WHAT THE TASK REQUIRES:
Which of the lines in the listing that follows hold "group"? Pull each one out.

AVAILABLE DATA:
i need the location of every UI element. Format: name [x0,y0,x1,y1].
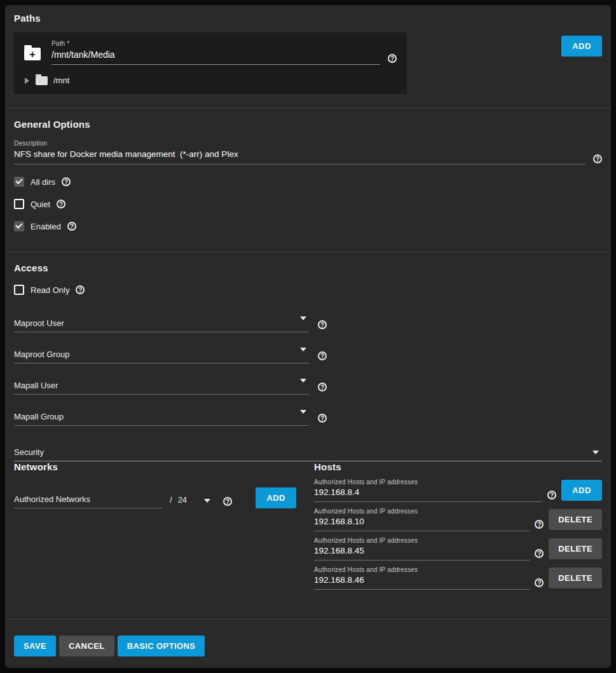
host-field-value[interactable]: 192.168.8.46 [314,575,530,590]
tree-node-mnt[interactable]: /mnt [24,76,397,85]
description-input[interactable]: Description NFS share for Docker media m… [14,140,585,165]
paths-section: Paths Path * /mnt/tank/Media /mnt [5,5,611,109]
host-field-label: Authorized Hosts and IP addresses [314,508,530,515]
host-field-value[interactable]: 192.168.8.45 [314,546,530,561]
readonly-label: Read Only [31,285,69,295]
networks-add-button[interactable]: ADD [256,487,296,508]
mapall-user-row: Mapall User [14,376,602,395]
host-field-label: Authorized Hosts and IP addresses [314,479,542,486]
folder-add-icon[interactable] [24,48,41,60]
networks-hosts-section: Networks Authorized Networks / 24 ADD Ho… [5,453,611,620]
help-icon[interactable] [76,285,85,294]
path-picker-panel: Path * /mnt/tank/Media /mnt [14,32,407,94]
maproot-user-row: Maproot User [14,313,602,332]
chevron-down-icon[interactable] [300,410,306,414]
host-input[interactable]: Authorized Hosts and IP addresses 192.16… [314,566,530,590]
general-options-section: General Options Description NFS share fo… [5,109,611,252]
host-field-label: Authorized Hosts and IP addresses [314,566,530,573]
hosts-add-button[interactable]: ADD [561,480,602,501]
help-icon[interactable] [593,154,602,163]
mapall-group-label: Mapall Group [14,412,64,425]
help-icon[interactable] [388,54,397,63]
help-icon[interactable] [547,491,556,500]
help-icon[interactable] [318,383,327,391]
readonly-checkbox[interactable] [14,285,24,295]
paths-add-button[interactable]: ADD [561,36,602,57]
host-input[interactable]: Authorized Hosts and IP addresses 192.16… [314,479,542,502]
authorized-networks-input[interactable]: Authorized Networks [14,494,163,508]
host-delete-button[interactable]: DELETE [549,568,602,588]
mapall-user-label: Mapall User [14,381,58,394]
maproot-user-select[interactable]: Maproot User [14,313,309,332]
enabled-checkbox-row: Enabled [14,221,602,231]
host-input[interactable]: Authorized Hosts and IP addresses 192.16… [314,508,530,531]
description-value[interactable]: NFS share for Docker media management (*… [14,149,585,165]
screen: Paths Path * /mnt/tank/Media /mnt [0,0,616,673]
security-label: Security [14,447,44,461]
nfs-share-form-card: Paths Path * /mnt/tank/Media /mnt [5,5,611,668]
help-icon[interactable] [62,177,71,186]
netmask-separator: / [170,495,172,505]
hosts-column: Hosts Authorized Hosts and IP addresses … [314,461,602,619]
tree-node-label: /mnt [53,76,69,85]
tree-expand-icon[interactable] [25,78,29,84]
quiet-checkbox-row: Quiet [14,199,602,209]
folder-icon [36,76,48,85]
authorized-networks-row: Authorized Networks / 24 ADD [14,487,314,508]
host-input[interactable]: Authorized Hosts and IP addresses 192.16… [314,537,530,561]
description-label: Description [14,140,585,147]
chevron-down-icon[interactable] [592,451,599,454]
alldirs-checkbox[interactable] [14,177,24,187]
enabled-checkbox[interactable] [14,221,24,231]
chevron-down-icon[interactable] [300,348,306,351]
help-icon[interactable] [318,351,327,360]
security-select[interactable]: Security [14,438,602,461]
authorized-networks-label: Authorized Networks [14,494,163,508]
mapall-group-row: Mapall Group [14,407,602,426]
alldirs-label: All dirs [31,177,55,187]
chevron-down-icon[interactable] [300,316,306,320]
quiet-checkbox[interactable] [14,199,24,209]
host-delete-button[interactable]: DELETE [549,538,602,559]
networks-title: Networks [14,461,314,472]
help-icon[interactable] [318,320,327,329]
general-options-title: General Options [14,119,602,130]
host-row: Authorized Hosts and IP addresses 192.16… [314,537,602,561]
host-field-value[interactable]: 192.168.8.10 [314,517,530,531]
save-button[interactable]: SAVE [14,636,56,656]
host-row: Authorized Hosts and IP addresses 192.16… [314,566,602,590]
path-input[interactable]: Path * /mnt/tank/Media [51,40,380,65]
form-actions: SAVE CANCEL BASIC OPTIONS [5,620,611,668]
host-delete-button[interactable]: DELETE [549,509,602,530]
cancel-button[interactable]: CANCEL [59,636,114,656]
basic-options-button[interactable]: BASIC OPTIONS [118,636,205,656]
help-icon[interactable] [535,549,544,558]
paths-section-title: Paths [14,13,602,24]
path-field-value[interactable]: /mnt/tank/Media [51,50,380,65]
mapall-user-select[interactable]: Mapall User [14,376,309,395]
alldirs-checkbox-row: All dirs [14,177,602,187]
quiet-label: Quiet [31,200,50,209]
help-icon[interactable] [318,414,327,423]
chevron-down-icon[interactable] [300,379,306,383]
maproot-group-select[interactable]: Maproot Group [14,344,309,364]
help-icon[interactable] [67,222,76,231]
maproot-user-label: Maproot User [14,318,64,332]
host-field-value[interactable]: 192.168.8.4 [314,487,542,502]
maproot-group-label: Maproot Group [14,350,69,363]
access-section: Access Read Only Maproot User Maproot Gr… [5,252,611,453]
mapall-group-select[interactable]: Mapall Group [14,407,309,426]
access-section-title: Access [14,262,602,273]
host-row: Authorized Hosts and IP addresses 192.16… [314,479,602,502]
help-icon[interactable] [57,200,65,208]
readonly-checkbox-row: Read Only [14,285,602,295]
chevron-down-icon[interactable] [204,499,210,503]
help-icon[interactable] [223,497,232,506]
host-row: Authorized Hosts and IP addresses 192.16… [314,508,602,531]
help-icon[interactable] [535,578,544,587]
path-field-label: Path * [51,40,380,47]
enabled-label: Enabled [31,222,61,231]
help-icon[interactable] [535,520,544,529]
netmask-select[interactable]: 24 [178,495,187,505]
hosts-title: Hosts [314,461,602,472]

SOLUTION TO THE EXERCISE:
mapall-group-label: Mapall Group [14,412,64,425]
mapall-group-row: Mapall Group [14,407,602,426]
maproot-group-select[interactable]: Maproot Group [14,344,309,364]
maproot-group-label: Maproot Group [14,350,69,363]
mapall-group-select[interactable]: Mapall Group [14,407,309,426]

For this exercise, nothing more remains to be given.